[Page images and extracted text]
+ + +

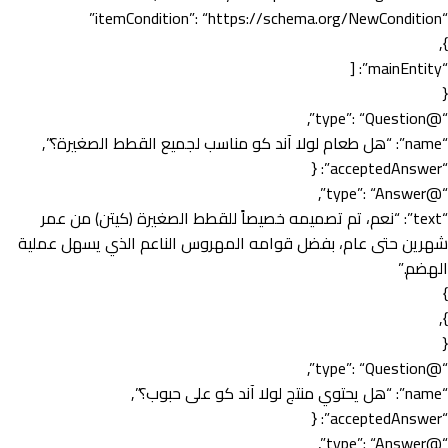
“itemCondition”: “https://schema.org/NewCondition”
},
“mainEntity”: [
{
“@type”: “Question”,
“name”: “هل طعام لولا آند كو مناسب لجميع القطط الصغيرة؟”,
“acceptedAnswer”: {
“@type”: “Answer”,
“text”: “نعم، تم تصميمه خصيصاً للقطط الصغيرة (كيتن) من عمر
شهرين حتى عام، بفضل قوامه المهروس الناعم الذي يسهل عملية
الهضم.”
}
},
{
“@type”: “Question”,
“name”: “هل يحتوي منتج لولا آند كو على حبوب؟”,
“acceptedAnswer”: {
“@type”: “Answer”,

+ + +

- Instructions to follow
Could you work out how many lines above contain the string "الصغيرة"? Answer with the number only.

- Solution to this exercise
2